Friday, August 26, 2011

Please Stop Telling Me Our Schools Suck

Apparently yet another report has come out showing that the middle and high schools here in Y-town are terrible. I think I've run through all the stages of grief about local public schools at this point, but then I find myself just feeling pissed today -- pissed that we now live in a world where we test the hell out of kids (acting as if these scores some how let us objectively rank and compare schools) so that districts like mine look like shit. And then we act like it is the school district's fault. I'm pretty sure that we know better, that we know that we don't really even need to waste all those weeks (and money) testing kids (my then 3 rd grader had 3 weeks of standardized testing last year!). All we really need to do is look at the socioeconomic profile. The darker and poorer the district, the "worse" they are (on these tests).


Okay, you and I know this and that is not my point anyway. My point is that I'm pissed that we trot these tests out and it feels like I (as a privileged parent) am supposed to look at the results and pull my not-brown and not-poor kids out...because I can. The whole message to parents is "run if you can." But run where? The subtext seems to be if I have a good student and the means, I'm mortgaging the kid's future by not pulling them. The message to parents like me seems to be: "it's okay, we know you like the idea of public schools but of course you can't endanger the future of your little snowflake..." Here you go privileged people, a signed hall pass getting you out the gym class the rest of the schmucks have to take.

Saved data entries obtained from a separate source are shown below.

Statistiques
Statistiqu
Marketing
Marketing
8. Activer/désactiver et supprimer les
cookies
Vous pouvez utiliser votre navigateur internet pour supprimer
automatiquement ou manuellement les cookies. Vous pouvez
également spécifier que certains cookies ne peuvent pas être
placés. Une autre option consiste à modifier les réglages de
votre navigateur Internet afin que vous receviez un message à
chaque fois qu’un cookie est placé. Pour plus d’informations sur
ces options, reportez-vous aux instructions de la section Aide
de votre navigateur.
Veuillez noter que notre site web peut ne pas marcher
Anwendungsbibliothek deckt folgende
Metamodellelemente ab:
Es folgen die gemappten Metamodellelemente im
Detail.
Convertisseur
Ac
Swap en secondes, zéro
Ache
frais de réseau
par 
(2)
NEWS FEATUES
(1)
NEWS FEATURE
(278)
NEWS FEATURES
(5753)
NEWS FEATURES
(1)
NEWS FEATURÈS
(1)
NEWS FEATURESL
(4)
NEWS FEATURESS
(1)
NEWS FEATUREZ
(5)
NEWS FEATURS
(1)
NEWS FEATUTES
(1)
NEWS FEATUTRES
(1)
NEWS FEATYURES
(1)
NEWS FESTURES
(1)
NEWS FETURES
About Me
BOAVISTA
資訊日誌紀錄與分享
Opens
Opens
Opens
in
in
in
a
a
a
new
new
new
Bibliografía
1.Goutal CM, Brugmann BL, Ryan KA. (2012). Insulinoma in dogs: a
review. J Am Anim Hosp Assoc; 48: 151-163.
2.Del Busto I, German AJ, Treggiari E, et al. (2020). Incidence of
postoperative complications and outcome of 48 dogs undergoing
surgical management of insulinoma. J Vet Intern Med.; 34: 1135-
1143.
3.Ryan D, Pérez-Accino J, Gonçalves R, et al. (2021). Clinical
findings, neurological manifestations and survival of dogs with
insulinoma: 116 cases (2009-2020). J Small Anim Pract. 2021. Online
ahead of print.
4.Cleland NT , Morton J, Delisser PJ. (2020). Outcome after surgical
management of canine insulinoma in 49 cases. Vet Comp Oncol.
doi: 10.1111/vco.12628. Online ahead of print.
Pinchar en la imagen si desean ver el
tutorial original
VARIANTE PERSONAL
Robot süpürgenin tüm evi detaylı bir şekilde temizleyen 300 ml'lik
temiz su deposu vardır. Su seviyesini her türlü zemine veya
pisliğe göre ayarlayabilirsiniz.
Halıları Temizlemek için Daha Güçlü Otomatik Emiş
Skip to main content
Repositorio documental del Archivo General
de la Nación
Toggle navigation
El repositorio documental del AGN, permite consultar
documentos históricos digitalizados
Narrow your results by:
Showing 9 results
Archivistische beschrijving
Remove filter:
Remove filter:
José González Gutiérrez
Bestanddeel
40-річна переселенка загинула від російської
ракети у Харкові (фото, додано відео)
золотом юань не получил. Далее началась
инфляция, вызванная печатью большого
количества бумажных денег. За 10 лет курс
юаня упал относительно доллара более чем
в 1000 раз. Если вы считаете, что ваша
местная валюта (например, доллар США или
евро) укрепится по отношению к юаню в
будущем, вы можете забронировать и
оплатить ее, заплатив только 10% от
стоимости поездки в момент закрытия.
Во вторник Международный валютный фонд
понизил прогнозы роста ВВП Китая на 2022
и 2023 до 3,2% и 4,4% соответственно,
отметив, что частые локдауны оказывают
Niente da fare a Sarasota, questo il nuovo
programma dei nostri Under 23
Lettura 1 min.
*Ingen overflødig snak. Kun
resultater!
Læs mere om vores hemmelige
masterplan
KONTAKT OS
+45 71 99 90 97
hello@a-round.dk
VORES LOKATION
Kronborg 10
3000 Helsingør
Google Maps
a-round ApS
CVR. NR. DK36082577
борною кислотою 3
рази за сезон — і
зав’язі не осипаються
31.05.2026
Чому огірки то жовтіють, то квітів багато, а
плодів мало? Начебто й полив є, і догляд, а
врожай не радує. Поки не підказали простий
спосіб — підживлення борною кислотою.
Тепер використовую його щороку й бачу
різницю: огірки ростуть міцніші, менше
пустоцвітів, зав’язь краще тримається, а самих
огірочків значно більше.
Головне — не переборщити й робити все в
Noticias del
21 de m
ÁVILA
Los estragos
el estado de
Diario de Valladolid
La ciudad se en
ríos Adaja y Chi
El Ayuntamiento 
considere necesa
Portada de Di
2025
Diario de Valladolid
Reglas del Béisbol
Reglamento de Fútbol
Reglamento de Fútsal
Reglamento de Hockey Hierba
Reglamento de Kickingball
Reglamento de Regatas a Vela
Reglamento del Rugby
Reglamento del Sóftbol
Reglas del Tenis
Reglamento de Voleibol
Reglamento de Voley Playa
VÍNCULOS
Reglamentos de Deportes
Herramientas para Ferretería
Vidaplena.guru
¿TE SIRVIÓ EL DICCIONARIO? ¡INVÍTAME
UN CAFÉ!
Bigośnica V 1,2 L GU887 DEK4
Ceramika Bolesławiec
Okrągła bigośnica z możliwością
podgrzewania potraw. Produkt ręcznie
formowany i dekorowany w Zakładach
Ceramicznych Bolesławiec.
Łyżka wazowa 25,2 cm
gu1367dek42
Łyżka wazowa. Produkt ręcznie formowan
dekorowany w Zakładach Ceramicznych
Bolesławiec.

I'm also pissed because a district can try with all its might to create a counter narrative (value of diversity, rich music program, community partnerships, etc.), but the scores will undercut those messages every time. And then they will excuse families that leave "because the public schools are so bad."


Suck it up, people. Public is public. We all have a stake (admittedly not to the same extent) in the schools -- whether or not we have kids, whether or not our kids go to public school. Get in the game. To that end, I'm going to lobby for the newly proposed state law mandating that parents get time off to attend their kids school meetings be expanded to allow ALL employees up to 8 hours of paid hours per month to put into the schools. It would be a start.